Geodesic Laminations on Surfaces (Bonahon)

Summary: "This article is similarly divided into three parts. The first part is devoted to generalities on geodesic laminations, gives some examples, and discusses dynamically interesting transverse structures for geodesic laminations. This includes the analytic notion of a transverse Holder distribution, and the more combinatorial notion of a transverse cocycle; these two transverse structures are later shown to be equivalent.The second part discusses topological applications of geodesic laminations. In particular, we consider the space of measured geodesic laminations, as a completion of the space of simple closed curves on the surface. We mention the piecewise linear structure MC ( S), and indicate how the combinatorial tangent vectors of this piecewise linear manifold have a geometric interpretation as geodesic laminations with transverse Holder distributions.

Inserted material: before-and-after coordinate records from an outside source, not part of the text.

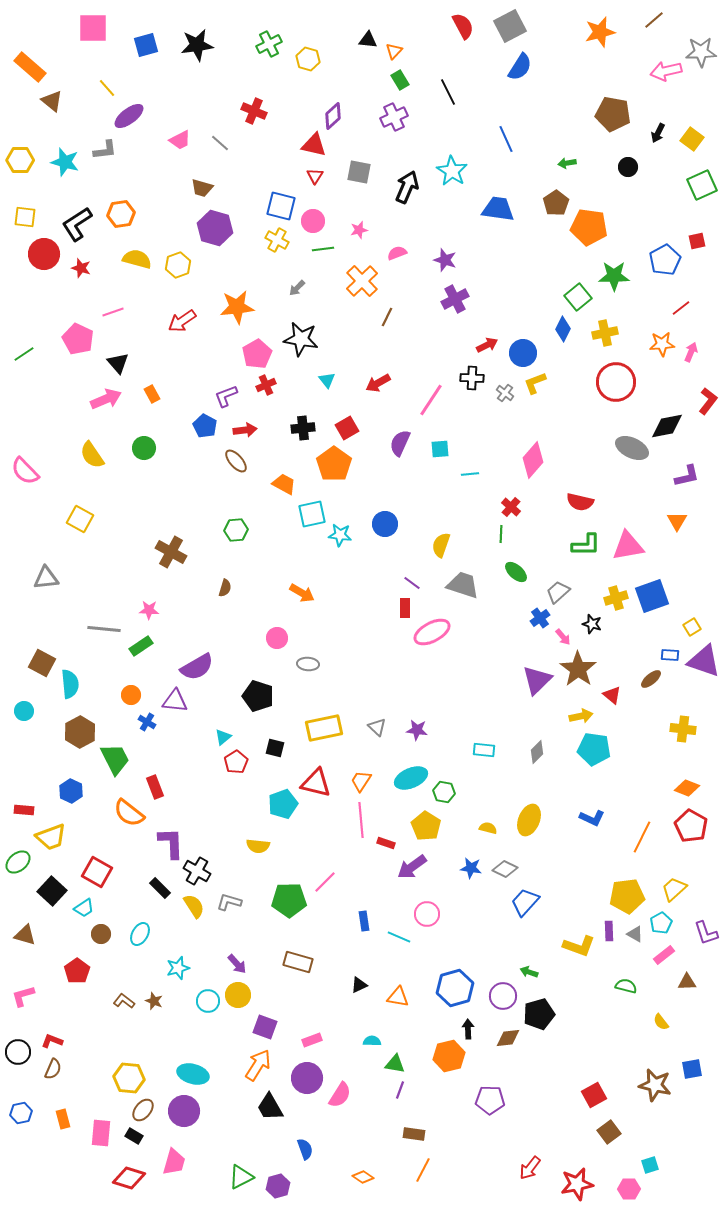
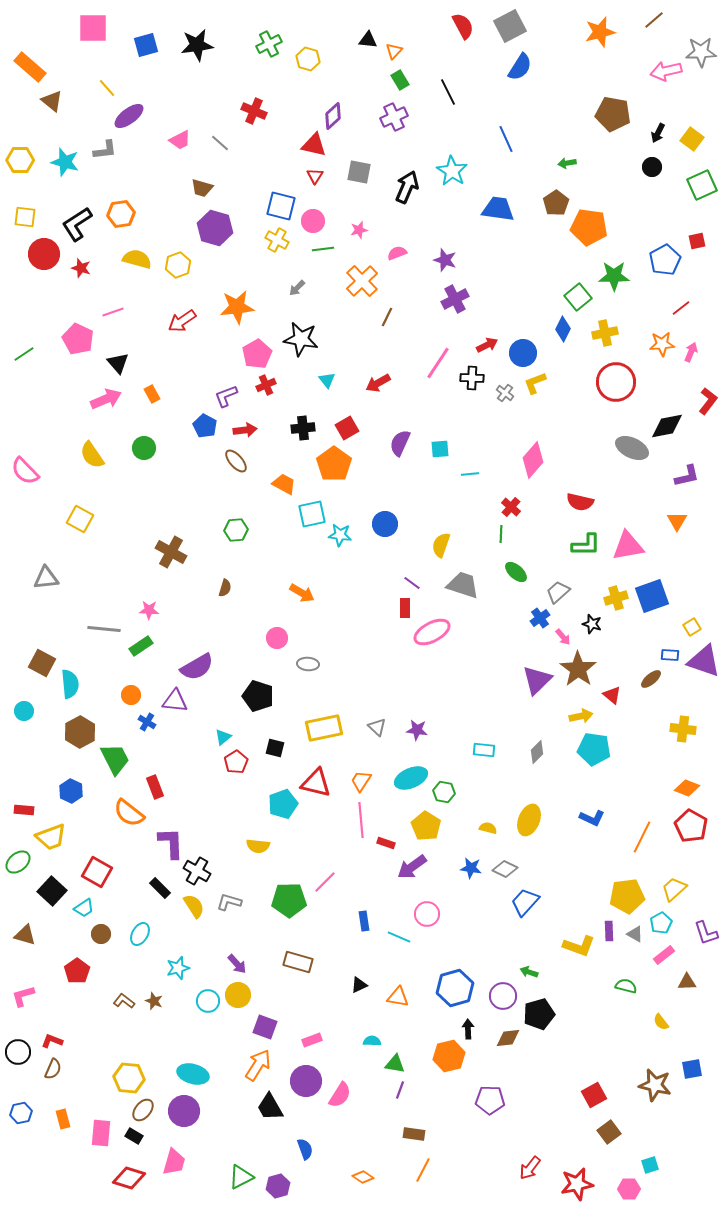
black circle at (628, 167): moved 24 px right
pink line at (431, 400): moved 7 px right, 37 px up
purple circle at (307, 1078): moved 1 px left, 3 px down
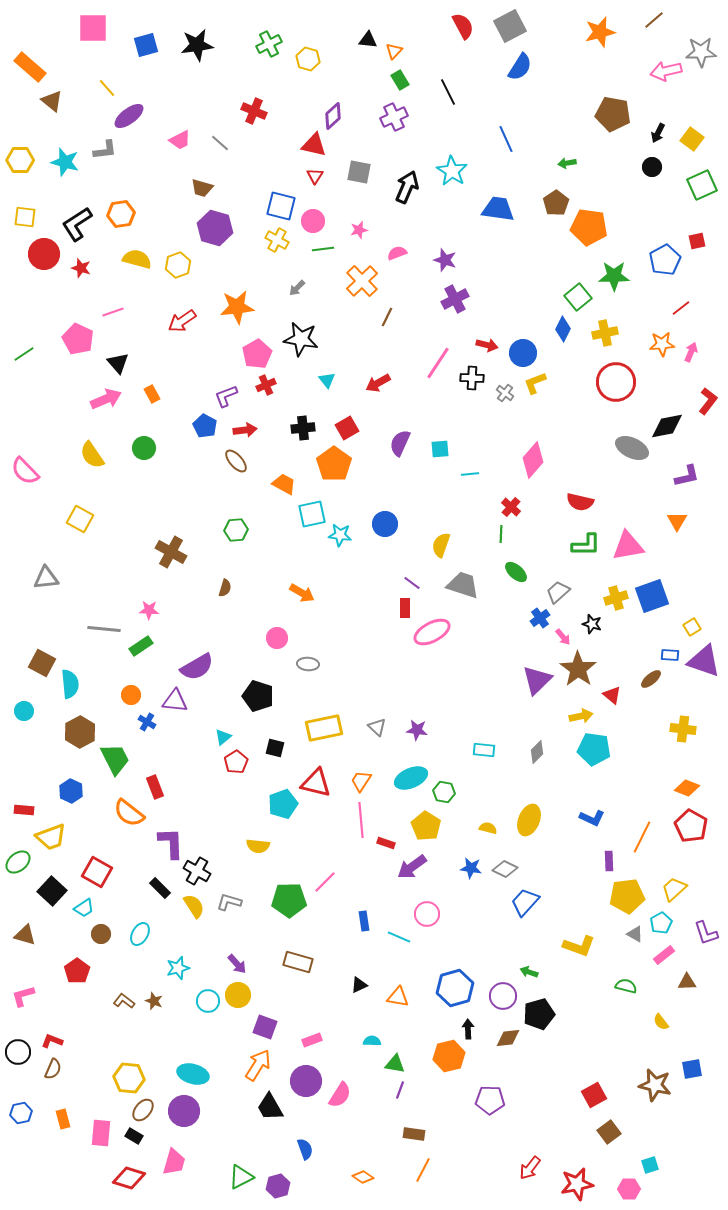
red arrow at (487, 345): rotated 40 degrees clockwise
purple rectangle at (609, 931): moved 70 px up
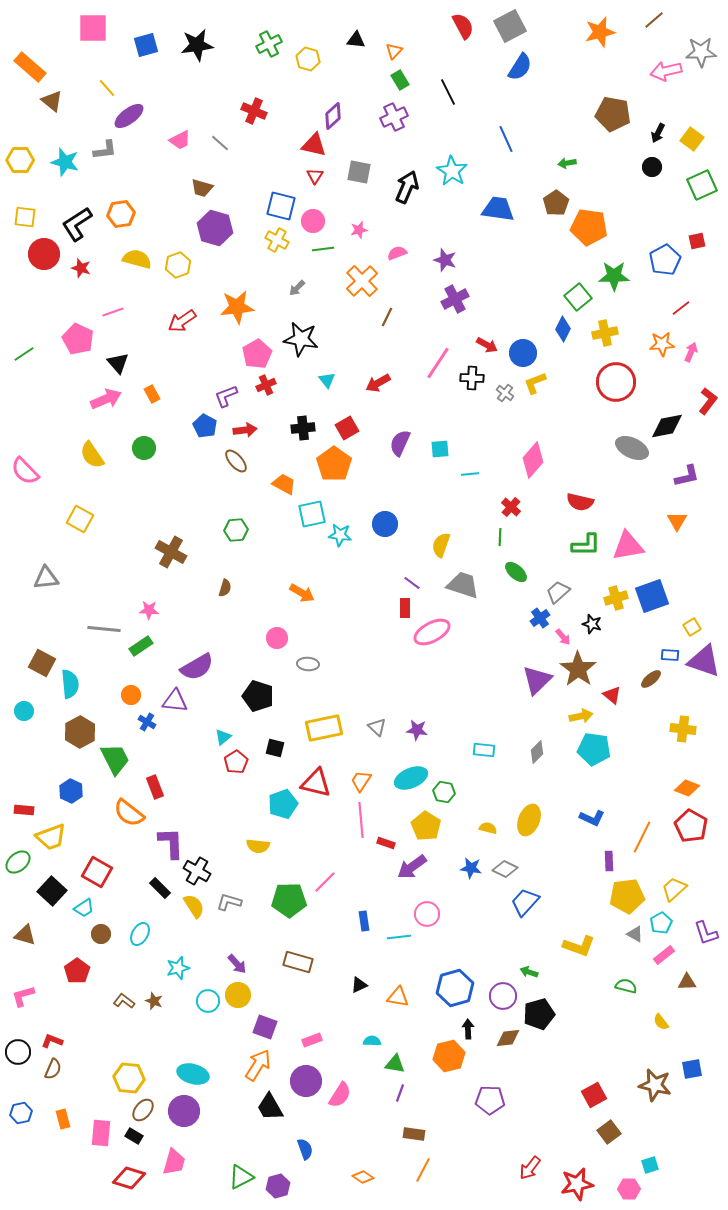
black triangle at (368, 40): moved 12 px left
red arrow at (487, 345): rotated 15 degrees clockwise
green line at (501, 534): moved 1 px left, 3 px down
cyan line at (399, 937): rotated 30 degrees counterclockwise
purple line at (400, 1090): moved 3 px down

Finally, the third part is devoted to some geometric applications of geodesic laminations. We chose to focus on geodesic laminations as bending loci of boundaries of convex cores of hyperbolic 3-dimensional manifolds, and as pleating loci of pleated surfaces. In particular, we show how the bending of a pleated surface along its pleating locus can be measured by a transverse cocycle. We also connect the bending of pleated surfaces to the rotation angle of closed geodesics in the hyperbolic 3-manifold."

DEFORMING CONVEX REAL PROJECTIVE STRUCTURES (Wienhard, Zhang)

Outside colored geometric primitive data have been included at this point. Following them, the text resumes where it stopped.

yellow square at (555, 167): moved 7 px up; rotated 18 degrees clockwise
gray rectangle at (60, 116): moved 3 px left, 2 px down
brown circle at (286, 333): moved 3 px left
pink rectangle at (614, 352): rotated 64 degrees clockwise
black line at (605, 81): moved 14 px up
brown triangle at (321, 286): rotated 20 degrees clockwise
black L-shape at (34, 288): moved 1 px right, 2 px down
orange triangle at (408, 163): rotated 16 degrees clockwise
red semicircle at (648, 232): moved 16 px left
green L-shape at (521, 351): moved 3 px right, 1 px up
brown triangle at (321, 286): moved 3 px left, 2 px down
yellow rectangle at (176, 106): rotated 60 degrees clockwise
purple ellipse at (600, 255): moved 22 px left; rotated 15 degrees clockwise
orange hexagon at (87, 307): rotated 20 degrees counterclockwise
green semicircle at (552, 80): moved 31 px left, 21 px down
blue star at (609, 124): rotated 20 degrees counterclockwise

Summary: "In this article we introduce two new flows on the space of convex real projective structures, which are described by explicit deformations of the internal parameters associated to each pair of pants in a pants decomposition. We call these flows the eruption flow and the internal bulging flow associated to the pants. The eruption flows associated to the 2g − 2 pairs of pants commute with the 6g − 6 generalized twist flows associated to the curves in the pants decomposition."

Shearing hyperbolic surfaces, bending pleated surfaces and Thurston’s symplectic form (Bonahon)

Summary: "The article develops a system of local holomorphic coordinates for the space of hyperbolic 3-manifolds with the fundamental group of a surface. These coordinates depend on the choice of a geodesic lamination on the surface, and are a complexified version of Thurston’s shear coordinates for Teichmuller space. The imaginary part of these coordinates measures the bending of a pleated surface realizing the geodesic lamination. We also show how these coordinates are related, via Thurston’s symplectic form on the space of measured geodesic laminations, to the complex length function and to its differential."